WORK TO BE COMPLETED: Look through the data below for the line with "wifi, mais l'est bien pour ce" and the line with "מעסיק איכותי?", then output those two and all lines in between, exactly as written.

ENTRIES PROVIDED:
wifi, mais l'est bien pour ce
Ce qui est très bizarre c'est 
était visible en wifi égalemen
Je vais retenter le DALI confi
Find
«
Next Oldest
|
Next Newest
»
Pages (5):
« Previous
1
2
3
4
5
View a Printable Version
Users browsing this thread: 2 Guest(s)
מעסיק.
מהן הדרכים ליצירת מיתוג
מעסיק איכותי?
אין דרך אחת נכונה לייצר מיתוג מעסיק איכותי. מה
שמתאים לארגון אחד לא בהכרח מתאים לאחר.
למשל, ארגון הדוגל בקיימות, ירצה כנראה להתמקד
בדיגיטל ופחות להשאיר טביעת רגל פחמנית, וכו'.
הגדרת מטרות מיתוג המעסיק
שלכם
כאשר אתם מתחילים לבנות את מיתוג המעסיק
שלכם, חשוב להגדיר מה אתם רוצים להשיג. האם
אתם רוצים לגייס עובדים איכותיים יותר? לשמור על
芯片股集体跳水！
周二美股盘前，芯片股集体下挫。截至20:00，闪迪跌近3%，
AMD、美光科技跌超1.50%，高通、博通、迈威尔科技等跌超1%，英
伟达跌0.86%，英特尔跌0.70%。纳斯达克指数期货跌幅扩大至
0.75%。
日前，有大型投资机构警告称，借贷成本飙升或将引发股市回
* * *
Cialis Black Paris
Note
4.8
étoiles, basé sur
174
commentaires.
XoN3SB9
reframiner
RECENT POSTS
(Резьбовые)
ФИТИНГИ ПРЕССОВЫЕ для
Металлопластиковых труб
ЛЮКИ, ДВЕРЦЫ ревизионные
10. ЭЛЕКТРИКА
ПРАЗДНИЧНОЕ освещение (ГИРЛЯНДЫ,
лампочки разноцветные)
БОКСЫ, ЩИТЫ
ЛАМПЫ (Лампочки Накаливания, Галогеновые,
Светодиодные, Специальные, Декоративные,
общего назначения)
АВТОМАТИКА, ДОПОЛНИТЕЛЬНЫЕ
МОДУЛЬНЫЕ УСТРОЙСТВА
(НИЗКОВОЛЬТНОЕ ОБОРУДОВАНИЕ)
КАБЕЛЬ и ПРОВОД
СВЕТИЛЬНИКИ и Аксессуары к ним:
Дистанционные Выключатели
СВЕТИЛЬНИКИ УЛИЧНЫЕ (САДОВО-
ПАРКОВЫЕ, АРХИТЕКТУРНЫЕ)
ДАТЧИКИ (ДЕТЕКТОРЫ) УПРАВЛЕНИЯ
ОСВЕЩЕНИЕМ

RESPONSE:
wifi, mais l'est bien pour ce
Ce qui est très bizarre c'est 
était visible en wifi égalemen
Je vais retenter le DALI confi
Find
«
Next Oldest
|
Next Newest
»
Pages (5):
« Previous
1
2
3
4
5
View a Printable Version
Users browsing this thread: 2 Guest(s)
מעסיק.
מהן הדרכים ליצירת מיתוג
מעסיק איכותי?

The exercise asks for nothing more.